Baldini conta que quando está como solista tem sempre uma mistura de sentimentos, que dependendo do momento vão mais em uma direção ou em outra. "Alguns desses sentimentos são uma enorme felicidade por estar fazendo aquilo que sempre foi o meu sonho. Quando eu era adolescente e escutava as músicas que gravava do rádio, eu pensava que se tivesse dinheiro, pagaria para tocar essas músicas. Um dia, acordei e percebi que estava sendo pago para fazer isso. Nunca me abandonou esse sentimento de privilégio absoluto por estar trabalhando com aquilo que sempre foi a minha paixão. Então, esse sentimento sempre está presente quando estou no palco como solista. Depois, há uma enorme pressão de responsabilidade, uma responsabilidade tríplice: com o compositor que escreveu aquela música, com o público que está escutando e comigo mesmo, porque você tem uma expectativa com você mesmo. Quando a OSESP tocou, a primeira vez, no Royal Albert Hall de Londres, na frente de 6 mil pessoas, a primeira orquestra profissional brasileira a tocar naquele festival que é o mais importante da Europa, eu senti uma pressão muito grande de responsabilidade e um pouco de medo de não conseguir dar conta, e esse é mais um sentimento que vai se adicionando aos outros. Então, dependendo das situações prevalece mais a felicidade, em outro, o medo, mas no final das contas, o que fica mesmo é uma grande sensação de privilégio e de felicidade de estar fazendo aquilo."
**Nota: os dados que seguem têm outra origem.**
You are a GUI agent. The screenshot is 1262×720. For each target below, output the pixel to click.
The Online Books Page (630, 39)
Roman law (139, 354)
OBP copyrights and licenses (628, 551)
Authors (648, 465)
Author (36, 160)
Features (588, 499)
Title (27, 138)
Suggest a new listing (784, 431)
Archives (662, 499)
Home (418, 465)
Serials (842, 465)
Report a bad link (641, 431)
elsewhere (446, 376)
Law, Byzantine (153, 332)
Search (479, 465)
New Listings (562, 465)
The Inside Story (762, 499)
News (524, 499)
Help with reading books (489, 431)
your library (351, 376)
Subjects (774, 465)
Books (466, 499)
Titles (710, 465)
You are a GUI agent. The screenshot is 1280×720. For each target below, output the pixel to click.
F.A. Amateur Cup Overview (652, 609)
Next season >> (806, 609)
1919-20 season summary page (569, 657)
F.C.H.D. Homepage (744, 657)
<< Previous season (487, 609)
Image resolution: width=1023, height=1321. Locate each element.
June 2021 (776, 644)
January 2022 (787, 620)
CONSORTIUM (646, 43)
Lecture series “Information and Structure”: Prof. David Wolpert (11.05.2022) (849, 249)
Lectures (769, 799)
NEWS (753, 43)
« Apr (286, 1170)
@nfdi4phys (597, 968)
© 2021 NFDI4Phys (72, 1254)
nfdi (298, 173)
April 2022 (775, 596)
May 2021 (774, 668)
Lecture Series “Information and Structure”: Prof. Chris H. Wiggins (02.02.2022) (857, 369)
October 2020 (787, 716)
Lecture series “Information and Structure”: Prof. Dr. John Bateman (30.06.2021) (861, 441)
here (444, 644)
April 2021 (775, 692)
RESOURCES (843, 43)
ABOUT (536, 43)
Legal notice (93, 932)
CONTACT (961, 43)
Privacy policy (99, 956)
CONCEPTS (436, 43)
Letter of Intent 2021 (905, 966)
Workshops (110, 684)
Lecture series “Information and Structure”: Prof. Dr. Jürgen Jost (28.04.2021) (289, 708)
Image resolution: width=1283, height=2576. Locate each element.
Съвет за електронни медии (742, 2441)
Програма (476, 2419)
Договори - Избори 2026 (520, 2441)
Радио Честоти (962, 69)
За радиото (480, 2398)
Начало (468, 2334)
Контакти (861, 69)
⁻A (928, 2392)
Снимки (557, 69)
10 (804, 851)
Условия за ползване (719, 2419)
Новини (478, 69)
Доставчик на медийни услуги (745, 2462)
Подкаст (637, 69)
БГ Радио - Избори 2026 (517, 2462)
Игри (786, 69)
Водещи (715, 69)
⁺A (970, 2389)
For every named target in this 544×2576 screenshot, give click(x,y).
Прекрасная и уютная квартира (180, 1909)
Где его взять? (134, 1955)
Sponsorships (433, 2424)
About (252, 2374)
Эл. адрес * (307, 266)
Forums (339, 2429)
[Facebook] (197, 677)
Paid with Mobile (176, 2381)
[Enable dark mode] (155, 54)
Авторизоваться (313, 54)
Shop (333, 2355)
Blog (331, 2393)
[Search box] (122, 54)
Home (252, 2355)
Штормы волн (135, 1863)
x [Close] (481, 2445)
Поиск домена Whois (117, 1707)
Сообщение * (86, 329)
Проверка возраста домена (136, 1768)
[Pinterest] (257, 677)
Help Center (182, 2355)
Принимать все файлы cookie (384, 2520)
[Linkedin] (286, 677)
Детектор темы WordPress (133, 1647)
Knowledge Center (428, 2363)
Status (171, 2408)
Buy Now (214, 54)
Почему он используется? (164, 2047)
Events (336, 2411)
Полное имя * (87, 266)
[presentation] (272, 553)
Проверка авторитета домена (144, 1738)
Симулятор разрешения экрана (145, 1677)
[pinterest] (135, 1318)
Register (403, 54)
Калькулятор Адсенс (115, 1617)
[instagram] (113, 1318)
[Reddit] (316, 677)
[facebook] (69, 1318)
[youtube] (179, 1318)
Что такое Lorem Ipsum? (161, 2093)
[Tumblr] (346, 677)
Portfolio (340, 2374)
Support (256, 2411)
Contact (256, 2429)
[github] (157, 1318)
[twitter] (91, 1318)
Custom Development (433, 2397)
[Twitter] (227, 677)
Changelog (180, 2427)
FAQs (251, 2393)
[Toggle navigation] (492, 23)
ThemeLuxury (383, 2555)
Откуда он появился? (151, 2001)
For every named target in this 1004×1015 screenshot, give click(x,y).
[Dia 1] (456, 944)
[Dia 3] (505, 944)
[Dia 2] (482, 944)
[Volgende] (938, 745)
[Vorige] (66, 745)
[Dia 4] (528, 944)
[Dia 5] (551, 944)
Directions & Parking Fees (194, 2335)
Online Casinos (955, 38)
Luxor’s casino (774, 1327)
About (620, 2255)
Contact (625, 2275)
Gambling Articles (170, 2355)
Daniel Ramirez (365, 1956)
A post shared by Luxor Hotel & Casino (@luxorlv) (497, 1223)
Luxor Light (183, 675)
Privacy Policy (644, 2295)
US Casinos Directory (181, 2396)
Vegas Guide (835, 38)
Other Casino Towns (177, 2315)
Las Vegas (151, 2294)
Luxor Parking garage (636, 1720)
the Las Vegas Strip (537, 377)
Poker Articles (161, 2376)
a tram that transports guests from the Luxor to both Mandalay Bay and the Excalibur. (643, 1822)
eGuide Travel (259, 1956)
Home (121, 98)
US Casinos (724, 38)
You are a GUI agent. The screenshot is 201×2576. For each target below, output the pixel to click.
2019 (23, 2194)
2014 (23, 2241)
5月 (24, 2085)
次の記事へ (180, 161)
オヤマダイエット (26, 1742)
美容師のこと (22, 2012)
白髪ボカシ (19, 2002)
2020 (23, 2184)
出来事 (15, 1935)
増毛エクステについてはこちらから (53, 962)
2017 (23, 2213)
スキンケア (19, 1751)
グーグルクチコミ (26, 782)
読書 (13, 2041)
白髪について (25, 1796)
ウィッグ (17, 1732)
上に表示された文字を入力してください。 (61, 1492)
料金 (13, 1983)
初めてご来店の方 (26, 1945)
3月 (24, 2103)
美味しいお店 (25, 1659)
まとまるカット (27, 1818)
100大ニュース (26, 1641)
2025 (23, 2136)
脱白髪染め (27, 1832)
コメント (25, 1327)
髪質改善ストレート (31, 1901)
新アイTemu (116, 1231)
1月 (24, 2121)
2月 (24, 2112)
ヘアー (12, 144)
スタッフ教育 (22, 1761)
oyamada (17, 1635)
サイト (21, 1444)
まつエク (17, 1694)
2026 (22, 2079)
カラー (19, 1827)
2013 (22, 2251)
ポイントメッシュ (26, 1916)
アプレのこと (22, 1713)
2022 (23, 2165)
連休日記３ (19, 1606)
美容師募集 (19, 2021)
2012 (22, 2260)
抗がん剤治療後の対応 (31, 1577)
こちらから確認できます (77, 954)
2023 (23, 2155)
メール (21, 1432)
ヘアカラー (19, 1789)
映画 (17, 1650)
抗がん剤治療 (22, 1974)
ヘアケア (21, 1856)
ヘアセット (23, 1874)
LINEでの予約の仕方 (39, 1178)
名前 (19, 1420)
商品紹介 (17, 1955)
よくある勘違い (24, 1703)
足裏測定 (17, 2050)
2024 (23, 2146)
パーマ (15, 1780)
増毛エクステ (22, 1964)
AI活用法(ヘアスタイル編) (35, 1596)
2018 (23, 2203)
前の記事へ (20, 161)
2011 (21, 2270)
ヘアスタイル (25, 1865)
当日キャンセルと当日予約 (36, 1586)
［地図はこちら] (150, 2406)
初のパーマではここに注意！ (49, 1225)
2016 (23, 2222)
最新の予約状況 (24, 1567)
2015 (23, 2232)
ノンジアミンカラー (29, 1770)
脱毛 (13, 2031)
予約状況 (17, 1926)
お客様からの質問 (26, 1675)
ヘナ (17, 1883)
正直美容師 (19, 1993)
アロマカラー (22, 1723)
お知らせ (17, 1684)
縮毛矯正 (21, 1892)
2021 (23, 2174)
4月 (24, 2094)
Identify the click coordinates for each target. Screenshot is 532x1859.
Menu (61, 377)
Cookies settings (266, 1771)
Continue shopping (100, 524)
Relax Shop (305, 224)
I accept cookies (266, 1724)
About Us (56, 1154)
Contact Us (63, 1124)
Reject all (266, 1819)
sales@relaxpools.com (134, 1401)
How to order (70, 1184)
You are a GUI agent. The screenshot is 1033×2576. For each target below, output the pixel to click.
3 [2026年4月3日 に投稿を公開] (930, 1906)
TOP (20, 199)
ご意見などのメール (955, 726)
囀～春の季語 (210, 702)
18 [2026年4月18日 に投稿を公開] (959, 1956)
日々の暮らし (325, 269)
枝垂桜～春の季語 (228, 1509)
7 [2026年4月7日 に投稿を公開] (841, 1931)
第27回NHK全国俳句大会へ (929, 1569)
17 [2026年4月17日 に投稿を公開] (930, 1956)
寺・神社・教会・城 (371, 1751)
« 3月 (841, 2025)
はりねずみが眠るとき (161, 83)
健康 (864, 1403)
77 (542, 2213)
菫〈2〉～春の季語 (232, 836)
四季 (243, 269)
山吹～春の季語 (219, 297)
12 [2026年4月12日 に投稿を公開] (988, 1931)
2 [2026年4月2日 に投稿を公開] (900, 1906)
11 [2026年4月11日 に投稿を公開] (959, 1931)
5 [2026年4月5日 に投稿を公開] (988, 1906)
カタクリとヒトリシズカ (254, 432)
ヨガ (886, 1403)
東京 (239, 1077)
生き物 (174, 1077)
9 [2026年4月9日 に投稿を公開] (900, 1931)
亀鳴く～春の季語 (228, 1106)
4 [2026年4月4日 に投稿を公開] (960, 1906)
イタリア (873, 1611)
1-Spalla é o nome dado ao primeiro-violino de uma orquestra. Fica na primeira estante, à esquerda do maestro. Antes da entrada do maestro, é o último instrumentista a entrar no palco, sendo o responsável pela afinação da orquestra. É também o responsável pela execução de solos e atua como regente substituto, repassando aos outros músicos as determinações do maestro.